The club comes first. As such, we have moved on. We are entirely focused on the new stadium build. The plans will be developed in full consultation with the fans. Please be absolutely clear, there has never been any intention to leave Coventry in the long term - just temporarily while the new stadium is constructed in the immediate vicinity of Coventry. This should take less than three years.
10. Why is Coventry City/Sisu continuing to spend money on lawyers and public relations companies rather than paying their rent?
We have been forced to retain lawyers and other advisers to defend the club's interests. A deal was on the table in December last year - reached without expensive advisers - which would have provided a viable commercial solution for ACL and the club, but ACL declined it and went on to launch a series of legal measures using two law firms.
11. Have your business tactics over the past year been designed to bankrupt ACL so you can attempt to wrest control of the Ricoh Arena?
In an attempt to put both the club and ACL on a sound financial footing we had a series of meetings in 2012 aimed at resolving the financial difficulties facing both parties.
As part of this, we reached agreement with the Council to buy out the ACL debt in return for a half share in the stadium business and extension of ACL's lease to 125 years, which means it would remain 100 per cent council-owned – we would just access the revenues, which is crucial. This deal was documented, signed by all parties and then reneged on by the council. The Council made the problem even worse by then using public funds, something that is now subject to the judicial review proceedings.
We need to be very clear that this is not about ownership of the freehold in the stadium, which would have continued to be held by the Council, with the club taking back the 50% interest in head-leaseholder ACL which it was always intended to have. We believe the conduct of the Council was motivated, not by what was in the best interests of the club, but by a desire to unlawfully wrest control of the club from Sisu.
We have always wanted this to be a mutually beneficial partnership instead of an outdated agreement that is more likely to lead to mutual self-destruct.
12. You are mounting a High Court challenge to Coventry Council on whether their bailout of ACL was a lawful use of taxpayers’ money. Why is this any of Coventry City’s concern?
What we are seeking is a viable future for the Sky Blues. Given that an offer was already on the table, it was a completely improper use of taxpayers’ money for the Council to take on ACL’s £14 million debt money at a time when the council were cutting jobs and services. There was absolutely no commercial or moral basis for doing this.
By providing state aid then any incentive for ACL to accept a market rate for the club's use of the stadium has disappeared and this has led directly to the club moving to its own stadium.

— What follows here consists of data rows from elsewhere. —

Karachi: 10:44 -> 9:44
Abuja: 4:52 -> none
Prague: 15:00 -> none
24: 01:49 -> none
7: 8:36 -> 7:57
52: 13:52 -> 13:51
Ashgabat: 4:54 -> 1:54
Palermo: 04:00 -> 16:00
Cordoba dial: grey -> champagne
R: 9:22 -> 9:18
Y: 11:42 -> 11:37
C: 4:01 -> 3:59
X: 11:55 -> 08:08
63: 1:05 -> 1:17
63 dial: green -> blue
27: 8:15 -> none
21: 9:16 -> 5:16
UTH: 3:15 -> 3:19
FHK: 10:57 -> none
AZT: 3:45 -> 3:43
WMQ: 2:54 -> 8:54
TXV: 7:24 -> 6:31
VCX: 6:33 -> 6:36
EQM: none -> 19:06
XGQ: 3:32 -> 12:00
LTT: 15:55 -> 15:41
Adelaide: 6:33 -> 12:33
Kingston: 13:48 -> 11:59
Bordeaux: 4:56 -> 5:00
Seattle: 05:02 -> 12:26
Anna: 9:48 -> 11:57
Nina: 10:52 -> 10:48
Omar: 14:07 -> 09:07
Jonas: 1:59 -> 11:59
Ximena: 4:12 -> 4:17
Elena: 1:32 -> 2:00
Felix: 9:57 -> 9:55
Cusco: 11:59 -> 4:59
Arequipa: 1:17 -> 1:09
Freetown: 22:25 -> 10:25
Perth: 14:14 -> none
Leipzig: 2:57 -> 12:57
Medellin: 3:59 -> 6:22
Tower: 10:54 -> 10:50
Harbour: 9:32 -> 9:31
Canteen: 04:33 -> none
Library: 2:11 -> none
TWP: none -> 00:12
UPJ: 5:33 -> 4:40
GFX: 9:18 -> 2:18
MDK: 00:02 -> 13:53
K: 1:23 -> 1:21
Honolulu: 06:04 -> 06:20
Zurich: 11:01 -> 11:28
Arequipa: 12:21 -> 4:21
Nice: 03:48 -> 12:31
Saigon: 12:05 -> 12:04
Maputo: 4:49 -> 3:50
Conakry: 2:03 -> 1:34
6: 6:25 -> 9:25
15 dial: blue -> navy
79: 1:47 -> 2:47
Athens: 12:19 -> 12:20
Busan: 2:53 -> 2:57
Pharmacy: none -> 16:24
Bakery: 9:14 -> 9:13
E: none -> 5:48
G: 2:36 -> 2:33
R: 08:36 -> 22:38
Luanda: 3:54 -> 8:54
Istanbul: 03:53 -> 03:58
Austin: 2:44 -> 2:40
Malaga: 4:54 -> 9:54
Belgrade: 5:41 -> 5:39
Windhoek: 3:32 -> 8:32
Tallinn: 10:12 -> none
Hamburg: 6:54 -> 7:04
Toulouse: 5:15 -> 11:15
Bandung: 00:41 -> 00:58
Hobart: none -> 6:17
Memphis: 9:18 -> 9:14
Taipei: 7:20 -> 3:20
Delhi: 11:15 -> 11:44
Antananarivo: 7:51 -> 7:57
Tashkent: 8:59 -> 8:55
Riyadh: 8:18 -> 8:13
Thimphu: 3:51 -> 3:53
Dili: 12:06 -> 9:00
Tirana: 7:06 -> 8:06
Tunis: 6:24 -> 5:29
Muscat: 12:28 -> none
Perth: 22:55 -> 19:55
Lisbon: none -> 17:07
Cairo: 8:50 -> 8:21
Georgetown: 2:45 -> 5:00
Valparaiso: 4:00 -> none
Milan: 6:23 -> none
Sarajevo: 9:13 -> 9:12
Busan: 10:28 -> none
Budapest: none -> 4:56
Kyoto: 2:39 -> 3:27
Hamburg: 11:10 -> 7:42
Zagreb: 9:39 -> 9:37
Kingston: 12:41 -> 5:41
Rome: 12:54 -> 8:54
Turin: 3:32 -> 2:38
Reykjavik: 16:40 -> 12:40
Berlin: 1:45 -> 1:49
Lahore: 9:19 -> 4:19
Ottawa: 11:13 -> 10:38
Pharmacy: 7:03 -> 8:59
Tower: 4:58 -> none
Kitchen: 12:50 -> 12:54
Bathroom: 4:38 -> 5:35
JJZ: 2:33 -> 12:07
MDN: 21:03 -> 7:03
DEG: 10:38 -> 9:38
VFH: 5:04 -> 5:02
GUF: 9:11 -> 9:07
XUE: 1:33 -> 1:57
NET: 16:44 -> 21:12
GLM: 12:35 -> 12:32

These are the questions we think need to be answered:
• Why did the Council reject a deal which would have seen ACL debt free and the Club staying in the Stadium and instead chose to use £14m of taxpayers’ money to bail it out?
There is no commercial logic to this decision which is why we believe it was for an ulterior motive to unlawfully wrest control of the club from Sisu.
• Why have we put CCFC Limited into Administration?
We simply couldn’t afford to continue paying ACL the levels of rent they were demanding because it is more than the income the club receives. We negotiated in good faith to then find that the council had plans to force us out of the city. ACL issued the administration order as part of this plan. Having read the ACL proposed administrator’s proposal, which included a radical chopping of jobs at the club and non-payment of players then Sisu moved to pre-empt the administration. We have put forward proposals to the Administrator which would be seen all creditors at the date of the Administration paid in full, including ACL.
• Are you moving the club to a venue outside Coventry?
No. We fully intend to build a new stadium in the Coventry area. We are Coventry City after all. This will be a stadium for the fans to be proud of and importantly a stadium to call home.